Despite yesterday morning’s episode with the tears, which left Danny confused and even more solicitous than usual, we had a good weekend. We spent most of that afternoon in a cafĂ©, watching busy shoppers taking the time to relax in the warmth of a latte grande and some light jazz music. We talked about dreams that we’d like to live together, of summers in Europe or maybe even an exchange year, teaching abroad. I was so grateful that I could play this dream game with Danny. He makes me feel like his world is a safe place, and that I can choose to be safe there too.

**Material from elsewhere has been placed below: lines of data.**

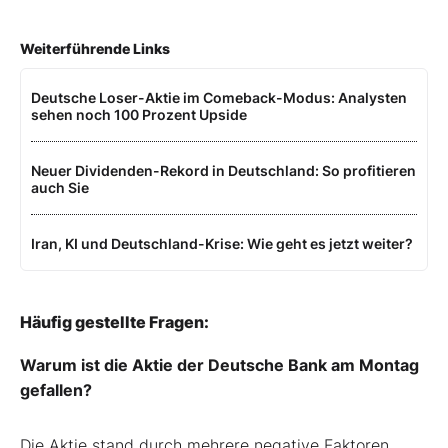
Weiterführende Links
Deutsche Loser-Aktie im Comeback-Modus: Analysten
sehen noch 100 Prozent Upside
Neuer Dividenden-Rekord in Deutschland: So profitieren
auch Sie
Iran, KI und Deutschland-Krise: Wie geht es jetzt weiter?
Häufig gestellte Fragen:
Warum ist die Aktie der Deutsche Bank am Montag
gefallen?
Die Aktie stand durch mehrere negative Faktoren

Sunday morning we lay around for a long time, eating croissants in bed and watching Coronation Street on T.V. We went for a walk along the lakeshore – everything seemed fine when we set out into the blustery wind. But as we walked, Danny mused about our life together when he moves in. He spoke of nightly cuddles and of so many breakfasts like the one that we just shared that we’d get bored with them. Hand in hand, we listened to the waves crashing against the rocks with such intensity, breaking into my space and chilling me beyond where I thought that they could reach me. The wind and the waves and the threat of so many changes in my life pierced through me like fingers of ice.
I said nothing.
We stopped for lunch then walked back to the apartment through streets of ancient houses and naked trees. I held onto Danny’s hand like a child being led.
When we got back, we stood in front of the hall closet. Pussywillow was winding herself around my ankles wanting attention. Danny took my coat and leaned forward to kiss me as I instinctively bent down to stroke Willow’s head. I didn’t mean anything by it but he felt that I was ducking away from him.
We worked for a while on a jigsaw puzzle spread out on the coffee table like a surgical patient, frozen in time, waiting for someone to put him back together. Danny brushed the hair from the back of my neck and kissed me there. I pulled away with an involuntary shudder. I moved off the couch and went to the window. I held myself, arms crossed over my chest.
Danny wanted to make love before he left – such a sensible, loving , normal wish before we said goodbye for a few weeks. I couldn’t bring myself to do it. He was hurt. He asked me what he could do to help. He asked me if I love him. He asked what was the matter with me. I had no answers. He left, angry and frustrated.
I hate myself for what I’m doing to Danny, for what I can’t offer him, physically and emotionally. I don’t deserve his kindness or his love. He has a right to expect better than this. Why can’t I allow myself to be happy? Am I as stupid as my fig tree – reacting with the same negativity to everything that’s offered to me – good and bad alike? I don’t want to lose Danny. I miss him already. I don’t want to feel this way anymore.